**EXERCISE BRIEF**
What is needed is an exact copy of the lines from the line holding "here? Return masks as SVG." through the end of the material, with no other lines and no pictures.

**RECORD EXTRACTS**
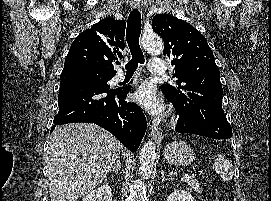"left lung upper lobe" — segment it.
<instances>
[{
	"label": "left lung upper lobe",
	"mask_w": 271,
	"mask_h": 201,
	"mask_svg": "<svg viewBox=\"0 0 271 201\" xmlns=\"http://www.w3.org/2000/svg\"><path fill=\"white\" fill-rule=\"evenodd\" d=\"M152 28L162 37L164 55L175 68V86L166 84L161 89L180 114L179 123L203 136L230 138L220 72L206 38L186 21L166 14L154 16Z\"/></svg>",
	"instance_id": "obj_1"
}]
</instances>
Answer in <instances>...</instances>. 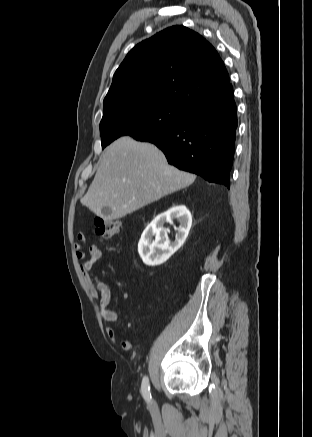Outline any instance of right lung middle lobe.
<instances>
[{
	"mask_svg": "<svg viewBox=\"0 0 312 437\" xmlns=\"http://www.w3.org/2000/svg\"><path fill=\"white\" fill-rule=\"evenodd\" d=\"M187 115V109L161 102L120 106L103 115L100 123L102 148L124 135L140 141L159 136L177 127Z\"/></svg>",
	"mask_w": 312,
	"mask_h": 437,
	"instance_id": "right-lung-middle-lobe-1",
	"label": "right lung middle lobe"
}]
</instances>
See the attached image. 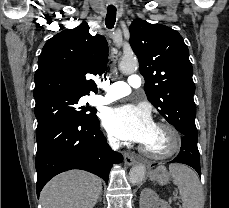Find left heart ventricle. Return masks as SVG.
<instances>
[{"instance_id": "1", "label": "left heart ventricle", "mask_w": 229, "mask_h": 208, "mask_svg": "<svg viewBox=\"0 0 229 208\" xmlns=\"http://www.w3.org/2000/svg\"><path fill=\"white\" fill-rule=\"evenodd\" d=\"M165 128L154 127L149 138L143 143V145L150 151L158 154L166 153L172 150L174 147L167 146V136L165 135Z\"/></svg>"}]
</instances>
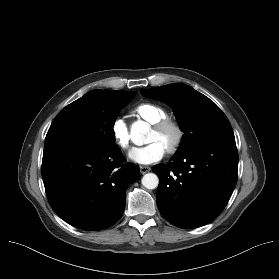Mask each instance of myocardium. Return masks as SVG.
<instances>
[{
  "instance_id": "myocardium-1",
  "label": "myocardium",
  "mask_w": 279,
  "mask_h": 279,
  "mask_svg": "<svg viewBox=\"0 0 279 279\" xmlns=\"http://www.w3.org/2000/svg\"><path fill=\"white\" fill-rule=\"evenodd\" d=\"M152 129L156 132H163L166 130L173 131L174 138L165 149L169 154H173L178 151L184 139V130L179 122L166 117L153 123Z\"/></svg>"
}]
</instances>
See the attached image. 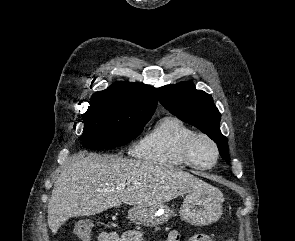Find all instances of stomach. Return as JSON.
Instances as JSON below:
<instances>
[{
    "mask_svg": "<svg viewBox=\"0 0 295 241\" xmlns=\"http://www.w3.org/2000/svg\"><path fill=\"white\" fill-rule=\"evenodd\" d=\"M223 194L210 186L190 192L180 208L183 221L194 226H206L216 222L222 215ZM172 211L167 205H134L128 210L129 219L139 225L158 226L169 220Z\"/></svg>",
    "mask_w": 295,
    "mask_h": 241,
    "instance_id": "0dacf381",
    "label": "stomach"
}]
</instances>
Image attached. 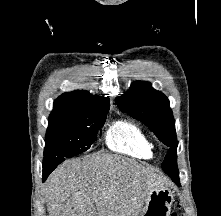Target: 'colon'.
Instances as JSON below:
<instances>
[{"mask_svg":"<svg viewBox=\"0 0 221 216\" xmlns=\"http://www.w3.org/2000/svg\"><path fill=\"white\" fill-rule=\"evenodd\" d=\"M171 216H177L175 213H173Z\"/></svg>","mask_w":221,"mask_h":216,"instance_id":"colon-1","label":"colon"}]
</instances>
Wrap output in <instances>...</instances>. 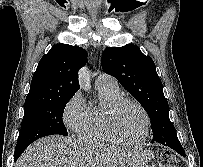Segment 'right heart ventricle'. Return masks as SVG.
I'll list each match as a JSON object with an SVG mask.
<instances>
[{"instance_id": "e07e8e85", "label": "right heart ventricle", "mask_w": 203, "mask_h": 167, "mask_svg": "<svg viewBox=\"0 0 203 167\" xmlns=\"http://www.w3.org/2000/svg\"><path fill=\"white\" fill-rule=\"evenodd\" d=\"M99 104L86 108L84 120L78 130L81 139L98 143H117L106 132L104 120L113 102L124 96L117 84L97 87Z\"/></svg>"}]
</instances>
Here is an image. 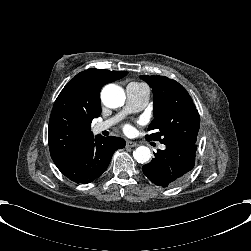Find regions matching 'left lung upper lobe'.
Instances as JSON below:
<instances>
[{"mask_svg":"<svg viewBox=\"0 0 251 251\" xmlns=\"http://www.w3.org/2000/svg\"><path fill=\"white\" fill-rule=\"evenodd\" d=\"M140 77L150 85L154 96V120L148 130L156 133L146 138L165 145L196 144L200 117L185 88L165 76Z\"/></svg>","mask_w":251,"mask_h":251,"instance_id":"1","label":"left lung upper lobe"}]
</instances>
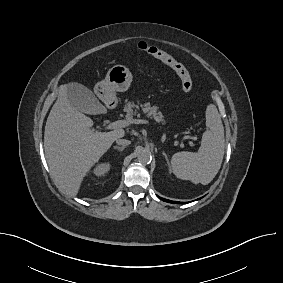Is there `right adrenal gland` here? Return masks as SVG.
Masks as SVG:
<instances>
[{
    "instance_id": "2a0ac1e0",
    "label": "right adrenal gland",
    "mask_w": 283,
    "mask_h": 283,
    "mask_svg": "<svg viewBox=\"0 0 283 283\" xmlns=\"http://www.w3.org/2000/svg\"><path fill=\"white\" fill-rule=\"evenodd\" d=\"M113 148H114V149H117V150H119V151H121V152L125 149L124 146H121V147H120V146H114Z\"/></svg>"
}]
</instances>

**TASK RESULT**
Is there `right adrenal gland` here? Return masks as SVG.
Masks as SVG:
<instances>
[{
    "instance_id": "2a0ac1e0",
    "label": "right adrenal gland",
    "mask_w": 283,
    "mask_h": 283,
    "mask_svg": "<svg viewBox=\"0 0 283 283\" xmlns=\"http://www.w3.org/2000/svg\"><path fill=\"white\" fill-rule=\"evenodd\" d=\"M113 148H114V149H117V150H119V151H121V152L125 149L124 146H121V147H120V146H114Z\"/></svg>"
}]
</instances>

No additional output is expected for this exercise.